• _WORK INSTRUCTIONS_:
The records that follow are to be copied word for word. Pictures should be omitted.

• _Stored data entries_:
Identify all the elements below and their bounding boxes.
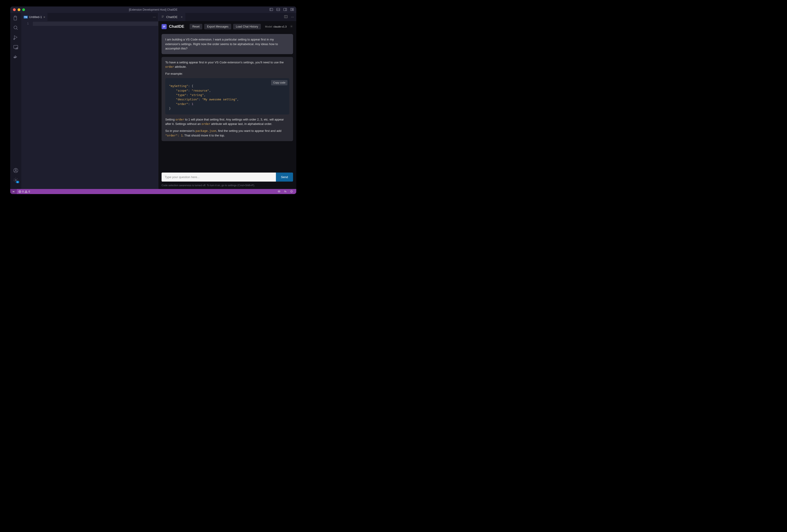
- svg-rect-0: [270, 8, 273, 10]
- run-debug-icon[interactable]: [13, 35, 19, 40]
- customize-layout-icon[interactable]: [290, 8, 294, 12]
- svg-point-34: [284, 191, 285, 192]
- chat-tab-close-icon[interactable]: ×: [181, 15, 183, 19]
- svg-rect-8: [292, 10, 294, 10]
- chat-tab[interactable]: ChatIDE ×: [158, 13, 186, 21]
- chat-tab-actions: ⋯: [284, 13, 296, 21]
- load-history-button[interactable]: Load Chat History: [233, 24, 261, 29]
- traffic-lights: [10, 8, 25, 11]
- svg-point-16: [15, 179, 17, 181]
- inline-code: order: [175, 118, 184, 121]
- toggle-panel-icon[interactable]: [276, 8, 280, 12]
- chatide-logo-icon: [162, 24, 167, 29]
- remote-indicator[interactable]: [10, 189, 17, 194]
- svg-point-33: [279, 191, 280, 192]
- chat-input-row: Send: [158, 170, 296, 183]
- copy-code-button[interactable]: Copy code: [271, 80, 288, 85]
- titlebar: [Extension Development Host] ChatIDE: [10, 6, 296, 13]
- status-bar-right: [278, 190, 296, 193]
- model-label: Model: claude-v1.3: [265, 25, 286, 28]
- svg-rect-6: [291, 8, 292, 10]
- tab-title: Untitled-1: [29, 15, 42, 19]
- inline-code: order: [165, 65, 174, 68]
- settings-gear-icon[interactable]: 1: [13, 177, 19, 183]
- layout-controls: [270, 8, 294, 12]
- reset-button[interactable]: Reset: [190, 24, 202, 29]
- svg-line-10: [17, 28, 18, 29]
- window-minimize-icon[interactable]: [18, 8, 20, 11]
- toggle-primary-sidebar-icon[interactable]: [270, 8, 273, 12]
- svg-point-9: [14, 26, 17, 29]
- model-name: claude-v1.3: [273, 25, 286, 28]
- more-actions-icon[interactable]: ⋯: [291, 15, 294, 19]
- editor-tabs: TS Untitled-1 × ⋯: [21, 13, 158, 21]
- panel-icon: [161, 15, 164, 19]
- svg-point-32: [278, 191, 279, 192]
- chat-header: ChatIDE Reset Export Messages Load Chat …: [158, 21, 296, 32]
- user-message: I am building a VS Code extension. I wan…: [162, 34, 293, 54]
- send-button[interactable]: Send: [276, 173, 293, 182]
- line-number: 1: [21, 22, 29, 25]
- assistant-message: To have a setting appear first in your V…: [162, 57, 293, 141]
- svg-rect-2: [277, 8, 280, 10]
- code-content[interactable]: "mySetting": { "scope": "resource", "typ…: [169, 84, 285, 111]
- svg-rect-4: [284, 8, 287, 10]
- svg-rect-7: [292, 8, 294, 9]
- remote-explorer-icon[interactable]: [13, 44, 19, 50]
- tab-close-icon[interactable]: ×: [43, 15, 45, 19]
- split-editor-icon[interactable]: [284, 15, 288, 19]
- chat-settings-icon[interactable]: [290, 25, 293, 29]
- live-share-icon[interactable]: [284, 190, 287, 193]
- window-zoom-icon[interactable]: [22, 8, 25, 11]
- copilot-status-icon[interactable]: [278, 190, 280, 193]
- editor-pane-left: TS Untitled-1 × ⋯ 1: [21, 13, 158, 189]
- accounts-icon[interactable]: [13, 168, 19, 173]
- docker-icon[interactable]: [13, 54, 19, 60]
- chat-tabs: ChatIDE × ⋯: [158, 13, 296, 21]
- main-area: 1 TS Untitled-1 × ⋯: [10, 13, 296, 189]
- svg-rect-31: [278, 191, 280, 192]
- messages-list: I am building a VS Code extension. I wan…: [158, 32, 296, 170]
- error-count: 0: [22, 190, 24, 193]
- chat-input[interactable]: [162, 173, 276, 182]
- status-bar-left: 0 0: [10, 189, 31, 194]
- code-area[interactable]: [33, 21, 158, 189]
- editor-tab-actions[interactable]: ⋯: [153, 13, 158, 21]
- editor-body[interactable]: 1: [21, 21, 158, 189]
- footer-hint: Code selection awareness is turned off. …: [158, 183, 296, 189]
- status-bar: 0 0: [10, 189, 296, 194]
- toggle-secondary-sidebar-icon[interactable]: [283, 8, 287, 12]
- search-icon[interactable]: [13, 25, 19, 30]
- svg-point-25: [291, 26, 292, 27]
- explorer-icon[interactable]: [13, 15, 19, 21]
- window-title: [Extension Development Host] ChatIDE: [10, 8, 296, 11]
- editor-tab-untitled[interactable]: TS Untitled-1 ×: [21, 13, 48, 21]
- svg-point-15: [15, 169, 17, 171]
- problems-status[interactable]: 0 0: [17, 190, 31, 193]
- editor-group: TS Untitled-1 × ⋯ 1: [21, 13, 296, 189]
- language-badge: TS: [24, 16, 28, 19]
- more-actions-icon[interactable]: ⋯: [153, 15, 156, 19]
- svg-rect-12: [14, 45, 18, 48]
- line-gutter: 1: [21, 21, 33, 189]
- window-close-icon[interactable]: [13, 8, 16, 11]
- chat-tab-title: ChatIDE: [166, 15, 177, 19]
- chat-content: ChatIDE Reset Export Messages Load Chat …: [158, 21, 296, 189]
- chat-panel: ChatIDE × ⋯ ChatIDE: [158, 13, 296, 189]
- svg-point-35: [285, 191, 286, 192]
- chat-title: ChatIDE: [169, 24, 184, 29]
- activity-bar: 1: [10, 13, 21, 189]
- inline-code: package.json: [195, 129, 216, 133]
- settings-badge: 1: [16, 181, 19, 183]
- warning-count: 0: [28, 190, 30, 193]
- inline-code: "order": 1: [165, 134, 183, 137]
- chat-header-buttons: Reset Export Messages Load Chat History …: [190, 24, 293, 29]
- vscode-window: [Extension Development Host] ChatIDE: [10, 6, 296, 194]
- notifications-icon[interactable]: [290, 190, 293, 193]
- inline-code: order: [201, 122, 210, 126]
- active-line-highlight: [33, 22, 158, 26]
- code-block: Copy code "mySetting": { "scope": "resou…: [165, 78, 289, 114]
- export-messages-button[interactable]: Export Messages: [204, 24, 231, 29]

• _THE COMPLETED TASK_:
Identify all the elements below and their bounding boxes.
- svg-rect-0: [270, 8, 273, 10]
- run-debug-icon[interactable]: [13, 35, 19, 40]
- customize-layout-icon[interactable]: [290, 8, 294, 12]
- svg-point-34: [284, 191, 285, 192]
- chat-tab-close-icon[interactable]: ×: [181, 15, 183, 19]
- svg-rect-8: [292, 10, 294, 10]
- chat-tab[interactable]: ChatIDE ×: [158, 13, 186, 21]
- chat-tab-actions: ⋯: [284, 13, 296, 21]
- load-history-button[interactable]: Load Chat History: [233, 24, 261, 29]
- traffic-lights: [10, 8, 25, 11]
- svg-point-16: [15, 179, 17, 181]
- inline-code: order: [175, 118, 184, 121]
- toggle-panel-icon[interactable]: [276, 8, 280, 12]
- chatide-logo-icon: [162, 24, 167, 29]
- remote-indicator[interactable]: [10, 189, 17, 194]
- svg-point-33: [279, 191, 280, 192]
- chat-input-row: Send: [158, 170, 296, 183]
- copy-code-button[interactable]: Copy code: [271, 80, 288, 85]
- titlebar: [Extension Development Host] ChatIDE: [10, 6, 296, 13]
- status-bar-right: [278, 190, 296, 193]
- model-label: Model: claude-v1.3: [265, 25, 286, 28]
- svg-rect-6: [291, 8, 292, 10]
- tab-title: Untitled-1: [29, 15, 42, 19]
- inline-code: order: [165, 65, 174, 68]
- settings-gear-icon[interactable]: 1: [13, 177, 19, 183]
- layout-controls: [270, 8, 294, 12]
- reset-button[interactable]: Reset: [190, 24, 202, 29]
- svg-line-10: [17, 28, 18, 29]
- window-minimize-icon[interactable]: [18, 8, 20, 11]
- toggle-primary-sidebar-icon[interactable]: [270, 8, 273, 12]
- svg-point-9: [14, 26, 17, 29]
- model-name: claude-v1.3: [273, 25, 286, 28]
- more-actions-icon[interactable]: ⋯: [291, 15, 294, 19]
- editor-tabs: TS Untitled-1 × ⋯: [21, 13, 158, 21]
- panel-icon: [161, 15, 164, 19]
- svg-point-32: [278, 191, 279, 192]
- chat-header: ChatIDE Reset Export Messages Load Chat …: [158, 21, 296, 32]
- user-message: I am building a VS Code extension. I wan…: [162, 34, 293, 54]
- send-button[interactable]: Send: [276, 173, 293, 182]
- line-number: 1: [21, 22, 29, 25]
- assistant-message: To have a setting appear first in your V…: [162, 57, 293, 141]
- svg-rect-2: [277, 8, 280, 10]
- code-content[interactable]: "mySetting": { "scope": "resource", "typ…: [169, 84, 285, 111]
- svg-rect-4: [284, 8, 287, 10]
- svg-rect-7: [292, 8, 294, 9]
- remote-explorer-icon[interactable]: [13, 44, 19, 50]
- tab-close-icon[interactable]: ×: [43, 15, 45, 19]
- split-editor-icon[interactable]: [284, 15, 288, 19]
- chat-settings-icon[interactable]: [290, 25, 293, 29]
- live-share-icon[interactable]: [284, 190, 287, 193]
- window-zoom-icon[interactable]: [22, 8, 25, 11]
- copilot-status-icon[interactable]: [278, 190, 280, 193]
- editor-pane-left: TS Untitled-1 × ⋯ 1: [21, 13, 158, 189]
- accounts-icon[interactable]: [13, 168, 19, 173]
- docker-icon[interactable]: [13, 54, 19, 60]
- chat-tabs: ChatIDE × ⋯: [158, 13, 296, 21]
- main-area: 1 TS Untitled-1 × ⋯: [10, 13, 296, 189]
- svg-rect-31: [278, 191, 280, 192]
- messages-list: I am building a VS Code extension. I wan…: [158, 32, 296, 170]
- error-count: 0: [22, 190, 24, 193]
- chat-input[interactable]: [162, 173, 276, 182]
- status-bar-left: 0 0: [10, 189, 31, 194]
- code-area[interactable]: [33, 21, 158, 189]
- editor-tab-actions[interactable]: ⋯: [153, 13, 158, 21]
- editor-body[interactable]: 1: [21, 21, 158, 189]
- footer-hint: Code selection awareness is turned off. …: [158, 183, 296, 189]
- status-bar: 0 0: [10, 189, 296, 194]
- toggle-secondary-sidebar-icon[interactable]: [283, 8, 287, 12]
- search-icon[interactable]: [13, 25, 19, 30]
- svg-point-25: [291, 26, 292, 27]
- explorer-icon[interactable]: [13, 15, 19, 21]
- window-title: [Extension Development Host] ChatIDE: [10, 8, 296, 11]
- editor-tab-untitled[interactable]: TS Untitled-1 ×: [21, 13, 48, 21]
- svg-point-15: [15, 169, 17, 171]
- problems-status[interactable]: 0 0: [17, 190, 31, 193]
- editor-group: TS Untitled-1 × ⋯ 1: [21, 13, 296, 189]
- language-badge: TS: [24, 16, 28, 19]
- more-actions-icon[interactable]: ⋯: [153, 15, 156, 19]
- svg-rect-12: [14, 45, 18, 48]
- line-gutter: 1: [21, 21, 33, 189]
- window-close-icon[interactable]: [13, 8, 16, 11]
- chat-tab-title: ChatIDE: [166, 15, 177, 19]
- chat-content: ChatIDE Reset Export Messages Load Chat …: [158, 21, 296, 189]
- chat-panel: ChatIDE × ⋯ ChatIDE: [158, 13, 296, 189]
- svg-point-35: [285, 191, 286, 192]
- chat-title: ChatIDE: [169, 24, 184, 29]
- activity-bar: 1: [10, 13, 21, 189]
- inline-code: package.json: [195, 129, 216, 133]
- settings-badge: 1: [16, 181, 19, 183]
- warning-count: 0: [28, 190, 30, 193]
- inline-code: "order": 1: [165, 134, 183, 137]
- chat-header-buttons: Reset Export Messages Load Chat History …: [190, 24, 293, 29]
- vscode-window: [Extension Development Host] ChatIDE: [10, 6, 296, 194]
- notifications-icon[interactable]: [290, 190, 293, 193]
- inline-code: order: [201, 122, 210, 126]
- active-line-highlight: [33, 22, 158, 26]
- code-block: Copy code "mySetting": { "scope": "resou…: [165, 78, 289, 114]
- export-messages-button[interactable]: Export Messages: [204, 24, 231, 29]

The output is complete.